### WHAT THIS TASK INVOLVES
Scan the material below and report how many lines include the string "elde"; nothing else belongs in the reply.

### TASK INPUT
■ ■ ■ ■

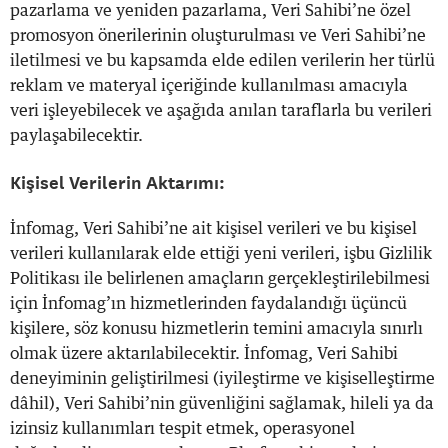
pazarlama ve yeniden pazarlama, Veri Sahibi’ne özel
promosyon önerilerinin oluşturulması ve Veri Sahibi’ne
iletilmesi ve bu kapsamda elde edilen verilerin her türlü
reklam ve materyal içeriğinde kullanılması amacıyla
veri işleyebilecek ve aşağıda anılan taraflarla bu verileri
paylaşabilecektir.
Kişisel Verilerin Aktarımı:
İnfomag, Veri Sahibi’ne ait kişisel verileri ve bu kişisel
verileri kullanılarak elde ettiği yeni verileri, işbu Gizlilik
Politikası ile belirlenen amaçların gerçekleştirilebilmesi
için İnfomag’ın hizmetlerinden faydalandığı üçüncü
kişilere, söz konusu hizmetlerin temini amacıyla sınırlı
olmak üzere aktarılabilecektir. İnfomag, Veri Sahibi
deneyiminin geliştirilmesi (iyileştirme ve kişiselleştirme
dâhil), Veri Sahibi’nin güvenliğini sağlamak, hileli ya da
izinsiz kullanımları tespit etmek, operasyonel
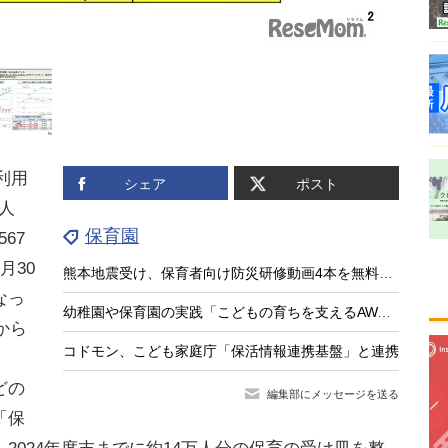
利用
シェア
ポスト
8人
保育園
67
月30
熊本地震受け、保育者向け防災研修動画4本を無料公開
なっ
幼稚園や保育園の実践「こどもの育ちを支えるAWARD」募集
から
コドモン、こども家庭庁「保活情報連携基盤」と連携
どの
編集部にメッセージを送る
「保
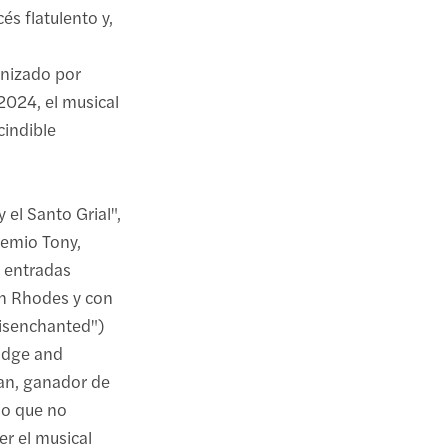
és flatulento y,
onizado por
2024, el musical
indible
 el Santo Grial",
remio Tony,
e entradas
sh Rhodes y con
Disenchanted")
ridge and
an, ganador de
lo que no
er el musical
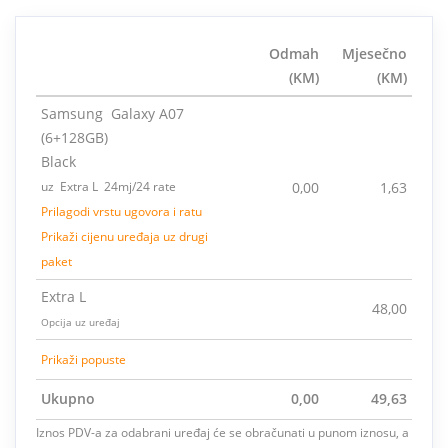
Odmah
Mjesečno
(KM)
(KM)
Samsung Galaxy A07
(6+128GB)
Black
uz Extra L 24mj/24 rate
0,00
1,63
Prilagodi vrstu ugovora i ratu
Prikaži cijenu uređaja uz drugi
paket
Extra L
48,00
Opcija uz uređaj
Prikaži popuste
Ukupno
0,00
49,63
Iznos PDV-a za odabrani uređaj će se obračunati u punom iznosu, a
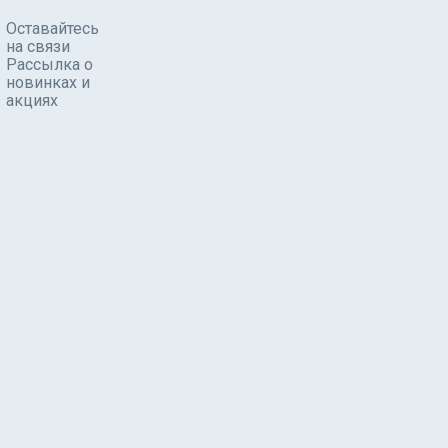
Оставайтесь
на связи
Рассылка о
новинках и
акциях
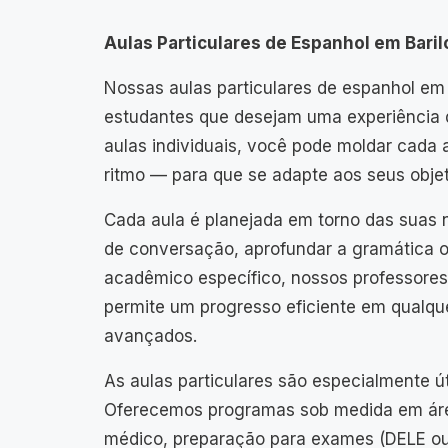
Aulas Particulares de Espanhol em Bari
Nossas aulas particulares de espanhol em 
estudantes que desejam uma experiência
aulas individuais, você pode moldar cada
ritmo — para que se adapte aos seus objet
Cada aula é planejada em torno das suas 
de conversação, aprofundar a gramática ou
acadêmico específico, nossos professores
permite um progresso eficiente em qualquer
avançados.
As aulas particulares são especialmente ú
Oferecemos programas sob medida em áre
médico, preparação para exames (DELE ou 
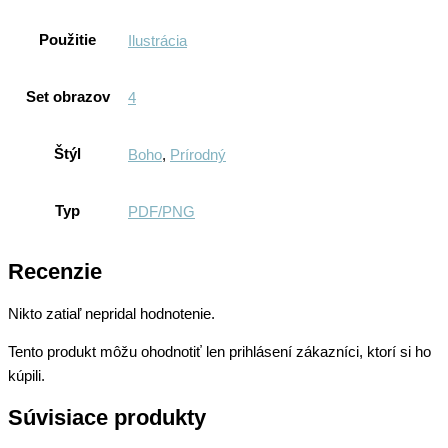
Použitie
Ilustrácia
Set obrazov
4
Štýl
Boho
,
Prírodný
Typ
PDF/PNG
Recenzie
Nikto zatiaľ nepridal hodnotenie.
Tento produkt môžu ohodnotiť len prihlásení zákazníci, ktorí si ho
kúpili.
Súvisiace produkty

■ ■ ■ ■

### REPLY TO THE TASK
2